Die erste 0,7er Flasche ist alle. Ich fülle nach und steige nun auf Isostar um. Ich habe ein bisschen die Befürchtung, dass mich die Süße noch durstiger macht, was aber nicht der Fall ist. Der erste Powerbar ist auch schon vernascht.
Der eine oder andere wird denken, dass man ja nicht so früh schon etwas essen sollte. Die Tour ist schließlich noch lang. Ich weiß aber vom Marathon, dass es besser ist, den Körper kontinuierlich mit Energie zu versorgen. Außerdem haben die Powerbars auch mehrere Elektrolyte an Bord.

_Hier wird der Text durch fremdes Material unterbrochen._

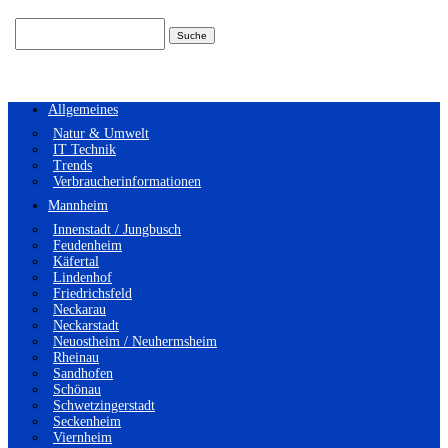
Suchen
nach:
Allgemeines
Natur & Umwelt
IT Technik
Trends
Verbraucherinformationen
Mannheim
Innenstadt / Jungbusch
Feudenheim
Käfertal
Lindenhof
Friedrichsfeld
Neckarau
Neckarstadt
Neuostheim / Neuhermsheim
Rheinau
Sandhofen
Schönau
Schwetzingerstadt
Seckenheim
Viernheim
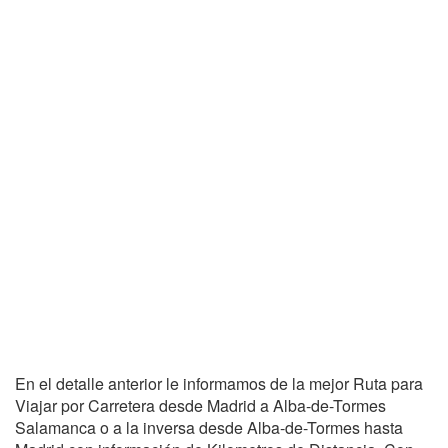
En el detalle anterior le informamos de la mejor Ruta para
Viajar por Carretera desde Madrid a Alba-de-Tormes
Salamanca o a la inversa desde Alba-de-Tormes hasta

Ich nutze den kurzen Halt um meine Brillengläser zu wechseln. Die Sonne ist nun schon recht hoch und scheint mir direkt ins Gesicht. Also schnell die farblosen Gläser raus und die getönten rein. Außerdem hole ich noch Sonnencreme raus. Leider habe ich vergessen, mich vor der Fahrt einzucremen, zumindest an Nase, Ohren, Unterarmen und Unterschenkeln. Jetzt muss ich erstmal zusehen, wie ich den Schweiß wegwische, damit die Sonnencreme wenigstens einigermaßen hält. Ohnehin sehe ich schon durch das Training wie ein klassischer Radfahrer aus: braune (Unter)Arme, braune Unterschenkel, braunes Gesicht mit braunem Hals und der Rest käsig. NATO-Bräune eben.
Ich habe einen Brei aus Schweiß, Salz und Sonnencreme auf meinen Extremitäten verteilt und eile weiter. Ich merke, dass ich schon einige Kilometer hinter mir habe, bin aber noch voll bei der Sache.
Kurz vor Schwerin halte ich an einem ersten Supermarkt. Zack, rein, zwei 0,5 Liter Flaschen stilles Wasser geholt, meine Reserven wieder aufgefüllt und wieder rein, um den Pfand nicht zu verschwenden. Manchmal bin ich eben ein Geizkragen.
Die Kassiererin guckt etwas komisch, sagt aber nichts. Vielleicht sehe ich etwas geschafft aus?